As a part of Holocaust Remembrance Week at Weber State University, members of the Center for Diversity and Unity held a discussion on “Genocide: Yesterday, Today and Tomorrow” on Wednesday to help students understand genocide’s impact on the world.
“When I think of genocide, the first thing that comes to my mind is the Holocaust because it was such a significant event, but when I try and think more currently, I think of what is going on right now in Africa,” said Kristen Morey, a WSU secondary education student. “I think that a lot of people don’t realize that genocide is going on right now at this very moment.”’
The discussion began with a presentation of what genocide is and a timeline of how it has become what it is today. Mindy Chamberlin, a member of the CDU, said the term genocide was not even established until 1944 as a result of the Nazi-Jew Holocaust.

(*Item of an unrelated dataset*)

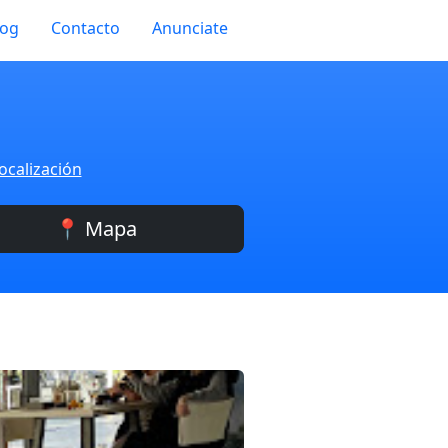
log
Contacto
Anunciate
ocalización
📍 Mapa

Following the discussion, the audience watched a movie created by the United States Holocaust Memorial Museum. The movie, Defying Genocide: Choices that Saved Lives, discusses the genocide that happened in Africa, particularly in Rwanda.
In 1994, a of longstanding ethnic competition and tension between two Rwandan peoples, the Tutsis and Hutus, exploded. An estimated 500,000 to one million Rwandan people were killed during this time.
The movie discussed that in every genocide that has occurred across the globe, no matter the time period, there have been individuals who have risked their lives to save and protect others.
“To make a change, it definitely can start with one person,” Chamberlin said. “It just takes one person to create that domino effect.”
The film shares the story of Simone Weil Lipman as an example of such a person because she saved thousands of Jewish children during the Nazi-Jew Holocaust.
After referencing Lipman, the film transitioned and focused to a more current genocide issue and one of the individuals that made a difference.
The film focused on Damas Gisimba and his act of courage when he set up an orphanage in Rwanda that was overwhelmed by armed forces many times during the genocide.
Along with the help of Carl Wilkens, an American aid worker, Gisimba and Wilkens protected, cared for and saved 400 Rwandan people.
During the filming of this documentary, the United States Holocaust Memorial Museum quoted Gisimba about the time he cared for the 400 people.
“I could not abandon my neighbors,” Gisimba said. “I could not abandon my children — children that I had raised and who have grown up before my eyes.”
Following the movie, the audience discussed genocide, why it happens and what can be done to make it stop.
“By not acting, we are saying that it is okay that they are committing these evil crimes,” said Adrienne Gillespie, director of the CDU. “Until we can see that we are doing these horrific crimes against humanity, there will continue a need for us to remember.”
Each year the members of the CDU come up with a theme for Holocaust Remembrance Week. This year the theme is to choose to act.
“We want people to be inspired by decisions that others have made and to step up in the face of evil and to act and to let people be empowered by that,” Gillespie said. “I know that one person can make a difference; one candle can light the darkness.”